Cache-Friendly Memory Layout: The single pre-allocated buffer ensures that model parameters and activations are laid out contiguously in memory. This improves cache line utilization and minimizes expensive fetches. Critically, it also eliminates the overhead from freeing and reallocating temporaries that more RAII-based C++ designs incur.
Direct Hardware Access: We call optimized BLAS libraries (such as Apple Accelerate) directly for cblas_sgemm without any framework abstraction layers.

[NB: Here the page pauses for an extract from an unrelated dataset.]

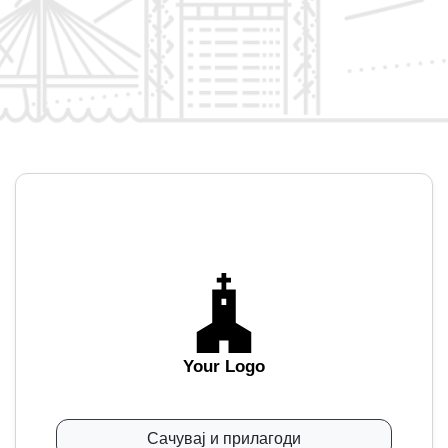
Your Logo
Сачувај и прилагоди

The stateless kernels also open the door for manual kernel fusion, further reducing memory bandwidth pressure.

Key Achievements & Impact

Delivered Two Functional Implementations: A flexible cladtorch prototype and a high-performance C-style engine, providing a comprehensive study in design trade-offs.
Validated Clad for Complex ML: Successfully demonstrated end-to-end differentiation of a production-level GPT-2 model, showcasing Clad’s readiness for real-world compiler research applications.
Surpassed PyTorch on CPU: Achieved a significant performance milestone, proving the viability of compile-time AD for high-performance ML.
Created a Research Foundation: The optimized, kernel-based architecture provides an ideal base for exploring GPU acceleration and novel compiler optimizations.

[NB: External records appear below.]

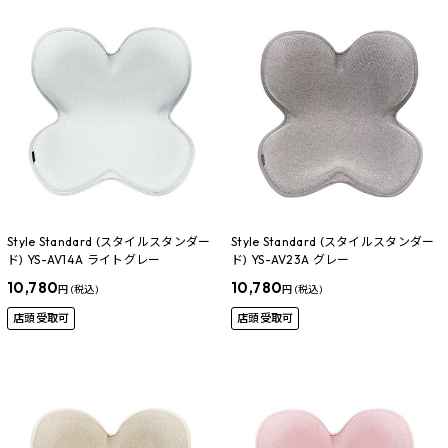
Style Standard (スタイルスタンダー
Style Standard (スタイルスタンダー
ド) YS-AV14A ライトグレー
ド) YS-AV23A グレー
10,780
10,780
円 (税込)
円 (税込)
店頭受取可
店頭受取可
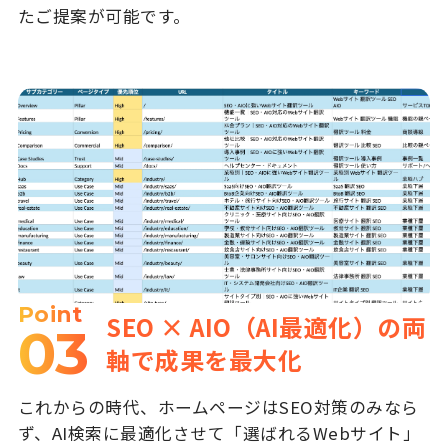
たご提案が可能です。
Point
SEO × AIO（AI最適化）の両
03
軸で成果を最大化
これからの時代、ホームページはSEO対策のみなら
ず、AI検索に最適化させて「選ばれるWebサイト」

This project also illustrates the trade-off between developer ergonomics and raw speed. While cladtorch’s PyTorch-like API was pleasant to use, its abstraction overhead was fundamentally at odds with peak performance, and would require significant work to bring to the same level of performance as PyTorch itself. The C-style engine, though less “modern C++,” is what allowed us to beat PyTorch.

Future Work & Next Steps

The project’s architecture opens several interesting avenues to explore further:

GPU Acceleration: The stateless, pointer-based kernel design is a good candidate for porting to CUDA. This will let us test our hypothesis on the hardware where training is done at scale.
Clad-Driven Kernel Fusion: We can leverage Clad’s static analysis to automatically fuse sequences of operations (e.g., softmax + cross_entropy) into single, more efficient kernels, reducing memory bandwidth and kernel launch overhead.

Conclusion

This GSoC project aimed to explore whether compiler-level AD could make LLM training more efficient in C++ environments. Our implementation demonstrates clear performance improvements over PyTorch on CPU, while also highlighting important trade-offs in C++ ML system design. By deeply integrating with the compiler via Clad, we’ve demonstrated that compiler-driven ML can even surpass mature Python frameworks. This work provides a tangible, high-performance alternative for C++-centric HPC environments and offers the Compiler Research Group a powerful real-world benchmark for future Clad enhancements.